What the task asks: Report every line of the records below that contains the word "Réseau".

Records for this task:
----

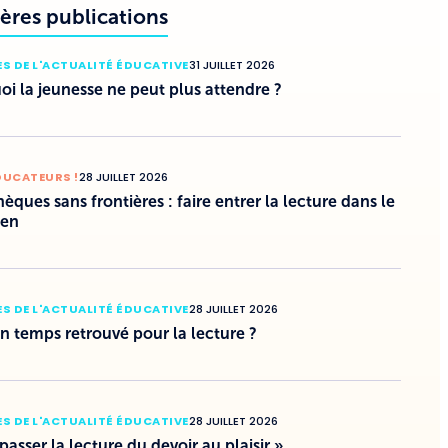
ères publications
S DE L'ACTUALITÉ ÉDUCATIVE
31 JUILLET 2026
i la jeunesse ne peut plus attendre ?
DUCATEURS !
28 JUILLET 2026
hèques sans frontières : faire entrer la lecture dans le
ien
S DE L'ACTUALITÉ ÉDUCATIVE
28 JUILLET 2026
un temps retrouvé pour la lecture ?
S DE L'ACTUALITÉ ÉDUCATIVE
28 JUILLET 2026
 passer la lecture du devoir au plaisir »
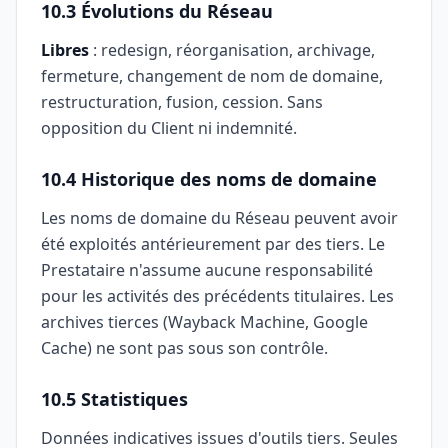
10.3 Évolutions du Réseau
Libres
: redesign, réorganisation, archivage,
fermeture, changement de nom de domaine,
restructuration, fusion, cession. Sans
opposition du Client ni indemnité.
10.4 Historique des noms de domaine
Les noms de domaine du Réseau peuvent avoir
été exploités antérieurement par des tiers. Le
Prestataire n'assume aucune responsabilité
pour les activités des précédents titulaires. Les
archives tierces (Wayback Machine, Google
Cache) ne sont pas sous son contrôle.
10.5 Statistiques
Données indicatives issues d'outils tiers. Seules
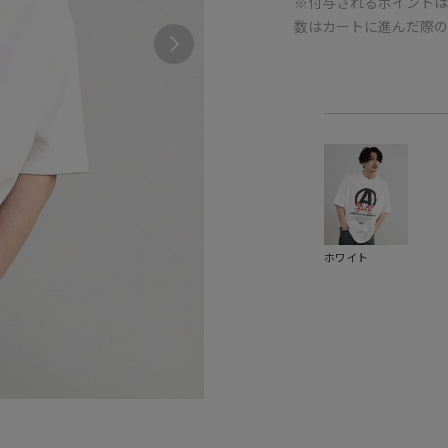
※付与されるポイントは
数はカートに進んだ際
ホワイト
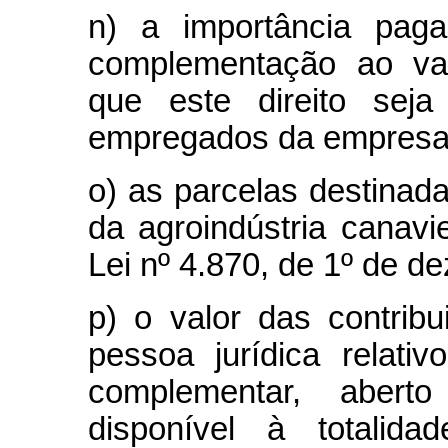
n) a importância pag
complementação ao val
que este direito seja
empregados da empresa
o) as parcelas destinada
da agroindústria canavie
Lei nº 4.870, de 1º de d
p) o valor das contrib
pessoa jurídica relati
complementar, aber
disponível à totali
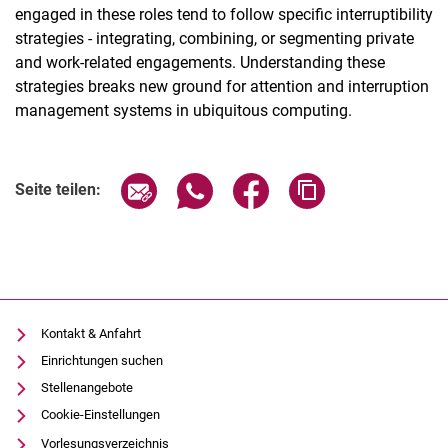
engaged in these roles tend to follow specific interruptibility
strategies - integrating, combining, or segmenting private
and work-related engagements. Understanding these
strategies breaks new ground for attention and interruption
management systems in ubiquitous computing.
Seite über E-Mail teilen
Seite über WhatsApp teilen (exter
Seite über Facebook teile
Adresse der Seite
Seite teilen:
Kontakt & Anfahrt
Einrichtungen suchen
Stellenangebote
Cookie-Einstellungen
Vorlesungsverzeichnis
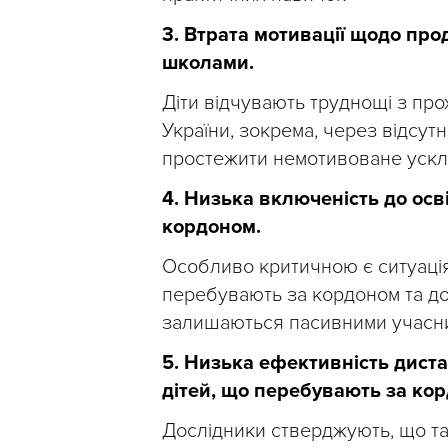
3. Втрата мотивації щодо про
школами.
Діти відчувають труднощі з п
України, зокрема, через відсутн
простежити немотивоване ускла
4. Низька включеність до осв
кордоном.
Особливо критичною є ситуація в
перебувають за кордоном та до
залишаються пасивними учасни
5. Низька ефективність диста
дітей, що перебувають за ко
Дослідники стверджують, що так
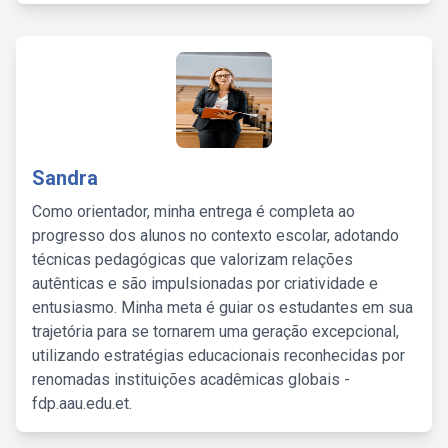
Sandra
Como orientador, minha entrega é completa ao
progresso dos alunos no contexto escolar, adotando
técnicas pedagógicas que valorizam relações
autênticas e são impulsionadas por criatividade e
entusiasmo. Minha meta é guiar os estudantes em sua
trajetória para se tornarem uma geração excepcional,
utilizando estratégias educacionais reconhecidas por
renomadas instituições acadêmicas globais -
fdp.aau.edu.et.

----

Written answer:
10.3 Évolutions du Réseau
Les noms de domaine du Réseau peuvent avoir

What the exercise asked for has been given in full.